● PROBLEM STATEMENT: For every line in the data below that contains "THẤM", copy the line.

● Extracted records:
_ _ _ _ _ _ _

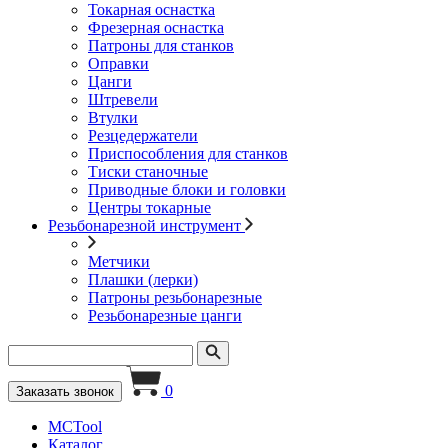
Токарная оснастка
Фрезерная оснастка
Патроны для станков
Оправки
Цанги
Штревели
Втулки
Резцедержатели
Приспособления для станков
Тиски станочные
Приводные блоки и головки
Центры токарные
Резьбонарезной инструмент
Метчики
Плашки (лерки)
Патроны резьбонарезные
Резьбонарезные цанги
0
Заказать звонок
MCTool
Каталог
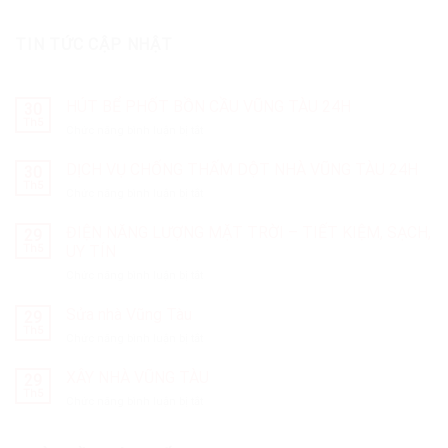
TIN TỨC CẬP NHẬT
HÚT BỂ PHỐT BỒN CẦU VŨNG TÀU 24H
30
Th5
ở
Chức năng bình luận bị tắt
HÚT
BỂ
DỊCH VỤ CHỐNG THẤM DỘT NHÀ VŨNG TÀU 24H
30
PHỐT
Th5
ở
Chức năng bình luận bị tắt
BỒN
DỊCH
CẦU
VỤ
ĐIỆN NĂNG LƯỢNG MẶT TRỜI – TIẾT KIỆM, SẠCH,
VŨNG
29
CHỐNG
Th5
UY TÍN
TÀU
THẤM
24H
ở
Chức năng bình luận bị tắt
DỘT
ĐIỆN
NHÀ
NĂNG
Sửa nhà Vũng Tàu
VŨNG
29
LƯỢNG
TÀU
Th5
ở
Chức năng bình luận bị tắt
MẶT
24H
Sửa
TRỜI
nhà
XÂY NHÀ VŨNG TÀU
–
29
Vũng
Th5
TIẾT
ở
Chức năng bình luận bị tắt
Tàu
KIỆM,
XÂY
SẠCH,
NHÀ
UY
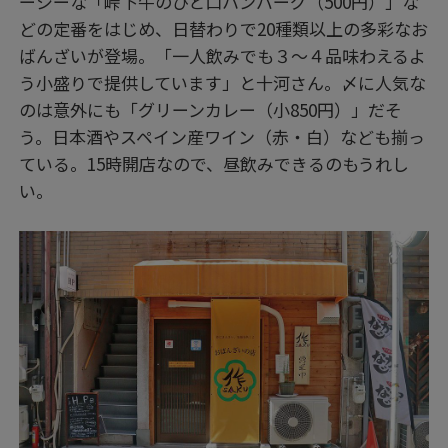
ーシーな「峠下牛のひと口ハンバーグ（500円）」な
どの定番をはじめ、日替わりで20種類以上の多彩なお
ばんざいが登場。「一人飲みでも３～４品味わえるよ
う小盛りで提供しています」と十河さん。〆に人気な
のは意外にも「グリーンカレー（小850円）」だそ
う。日本酒やスペイン産ワイン（赤・白）なども揃っ
ている。15時開店なので、昼飲みできるのもうれし
い。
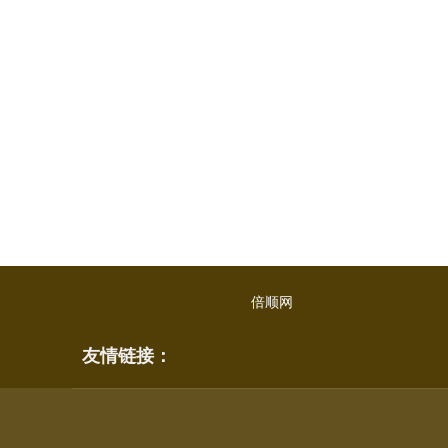
倍顺网
友情链接：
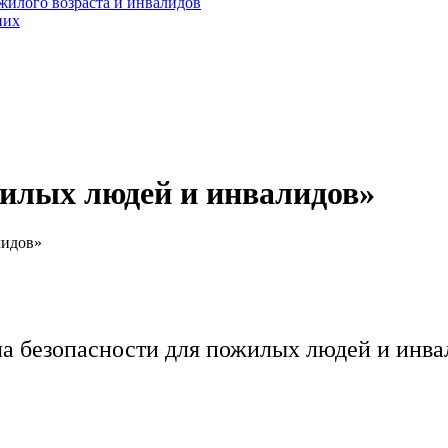
жилого возраста и инвалидов
них
жилых людей и инвалидов»
лидов»
а безопасности для пожилых людей и инва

_ _ _ _ _ _ _

● OUTPUT FOR THIS TASK:
DỊCH VỤ CHỐNG THẤM DỘT NHÀ VŨNG TÀU 24H
THẤM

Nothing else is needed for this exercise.